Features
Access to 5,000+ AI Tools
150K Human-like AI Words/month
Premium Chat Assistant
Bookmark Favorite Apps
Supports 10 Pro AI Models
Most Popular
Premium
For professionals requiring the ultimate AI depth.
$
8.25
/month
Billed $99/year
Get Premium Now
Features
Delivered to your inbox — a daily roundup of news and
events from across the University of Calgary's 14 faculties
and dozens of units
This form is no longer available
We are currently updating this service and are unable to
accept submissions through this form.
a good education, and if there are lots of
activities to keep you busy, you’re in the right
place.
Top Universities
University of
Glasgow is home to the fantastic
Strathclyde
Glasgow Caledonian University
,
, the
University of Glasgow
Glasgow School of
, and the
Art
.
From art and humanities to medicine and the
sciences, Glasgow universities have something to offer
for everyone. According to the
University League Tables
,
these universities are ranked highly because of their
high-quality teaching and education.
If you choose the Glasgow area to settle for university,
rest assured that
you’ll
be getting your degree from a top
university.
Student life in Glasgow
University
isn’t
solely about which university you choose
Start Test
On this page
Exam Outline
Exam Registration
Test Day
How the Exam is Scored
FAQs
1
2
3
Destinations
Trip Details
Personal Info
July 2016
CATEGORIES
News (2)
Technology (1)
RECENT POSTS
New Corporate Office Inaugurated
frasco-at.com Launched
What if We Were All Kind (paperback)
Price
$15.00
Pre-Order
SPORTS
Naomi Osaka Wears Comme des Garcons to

— Task brief —
Pull out every line of the records above that contains the word "Premium".

— Solution to the exercise —
Premium Chat Assistant
Premium
Get Premium Now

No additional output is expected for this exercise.